ASCII text is also eminently easy to cut and paste, more so than even HTML. (Try cutting and pasting the previous paragaph. Were the quotation marks preserved or lost?)

The disadvantages of ASCII are that almost no typography or graphics features can be used. No italics, no inset graphs. And no links.

The lack of graphics sounds worse than it is. Generated source code documentation contains very few graphs or images, often exactly zero. Typography is also less important than it sounds; it may be nice to have a monospaced font for code and a larger font size for headlines, but it's not exactly vital.

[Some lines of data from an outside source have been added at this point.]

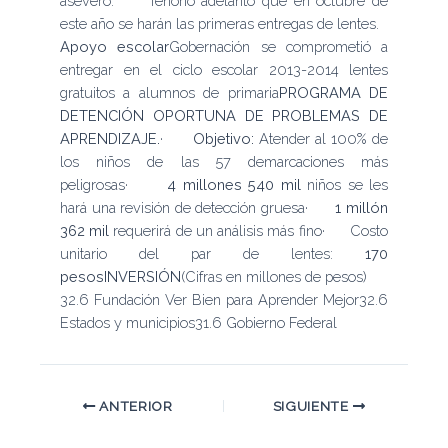
aseveró. Tenorio adelantó que en octubre de
este año se harán las primeras entregas de lentes.
Apoyo escolar
Gobernación se comprometió a
entregar en el ciclo escolar 2013-2014 lentes
gratuitos a alumnos de primaria
PROGRAMA DE
DETENCIÓN OPORTUNA DE PROBLEMAS DE
APRENDIZAJE.
·
Objetivo:
Atender al 100% de
los niños de las 57 demarcaciones más
peligrosas·
4 millones 540 mil
niños se les
hará una revisión de detección gruesa·
1 millón
362 mil
requerirá de un análisis más fino· Costo
unitario del par de lentes:
170
pesos
INVERSIÓN
(Cifras en millones de pesos)
32.6 Fundación Ver Bien para Aprender Mejor32.6
Estados y municipios31.6 Gobierno Federal
ANTERIOR
SIGUIENTE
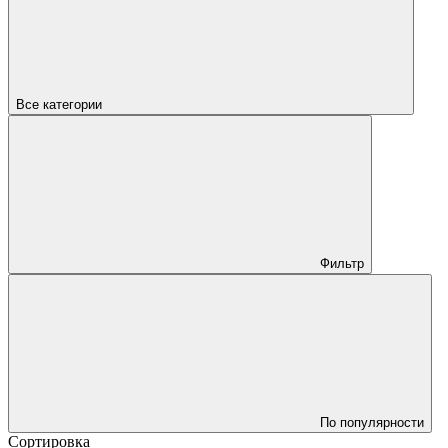
Все категории
Фильтр
По популярности
Сортировка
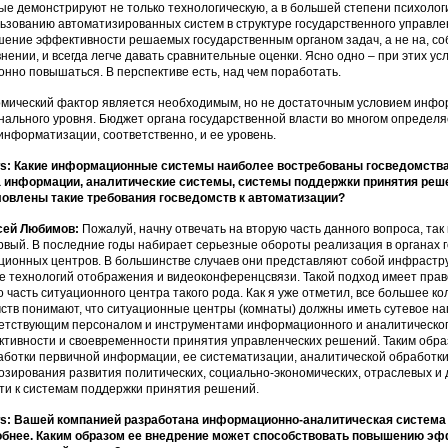
ые демонстрируют не только технологическую, а в большей степени психолог
ьзованию автоматизированных систем в структуре государственного управле
ение эффективности решаемых государственным органом задач, а не на, соб
внении, и всегда легче давать сравнительные оценки. Ясно одно – при этих 
онно повышаться. В перспективе есть, над чем поработать.
мический фактор является необходимым, но не достаточным условием инфо
нального уровня. Бюджет органа государственной власти во многом определ
информатизации, соответственно, и ее уровень.
: Какие информационные системы наиболее востребованы госведомства
 информации, аналитические системы, системы поддержки принятия решени
овлены такие требования госведомств к автоматизации?
сей Любимов:
Пожалуй, начну отвечать на вторую часть данного вопроса, так 
рвый. В последние годы набирает серьезные обороты реализация в органах 
ционных центров. В большинстве случаев они представляют собой инфрастру
е технологий отображения и видеоконференцсвязи. Такой подход имеет право 
о часть ситуационного центра такого рода. Как я уже отметил, все большее к
ств понимают, что ситуационные центры (комнаты) должны иметь сутевое н
етствующим персоналом и инструментами информационного и аналитическо
тивности и своевременности принятия управленческих решений. Таким образ
аботки первичной информации, ее систематизации, аналитической обработки,
озирования развития политических, социально-экономических, отраслевых и д
ти к системам поддержки принятия решений.
: Вашей компанией разработана информационно-аналитическая система (
бнее. Каким образом ее внедрение может способствовать повышению эф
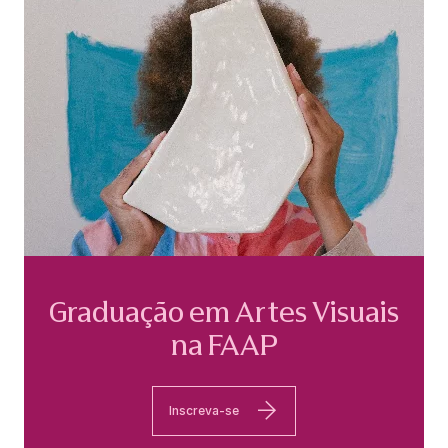
Graduação em Artes Visuais
na FAAP
Inscreva-se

Web page or other hypertext

Links. Links are good.

Unfortunately the web supports only a single kind of link, unless you use javasceript or some textual convention, and documentation often contains several kinds: References to inset tables, graphics or boxes, references to examples for the code being documented, references to APIs used in an example, references to other related APIs, and links to the wider web. It can be difficult to insert the right kinds of links, and mark them well, without making the output too link-laden.

Javascript activity may be supported. Or may not. Windows help and other closed hypertext system do not support javascript (I assume Microsoft supports ActiveScript or DCOM or something), and people do print web pages.

Hypertext documentation is unordered, which can be both a liberation and a problem. Readers are free to click their way towards the information they seek, which is good, but that also means they may not have read the page you assume they have, and may not know what you think they know.

If the hypertext output is HTML, and has stable links, then it's possible to link into the documentation from the wider web. Useful for FAQs, HOWTOs and those evil knowledge bases, useful for search engines and their users.

<a href="http://…/…/Carrot.html#enable"> Note that #enable. Using #324AB4452 isn't even nearly as good.

If the hypertext is HTML with human/short URLs the URLs can be used in email, IM messages or be printed in magazines.

And don't forget, HTML documentation is a buzzword. Supporting it gives buzzword karma, and we all need buzzword karma.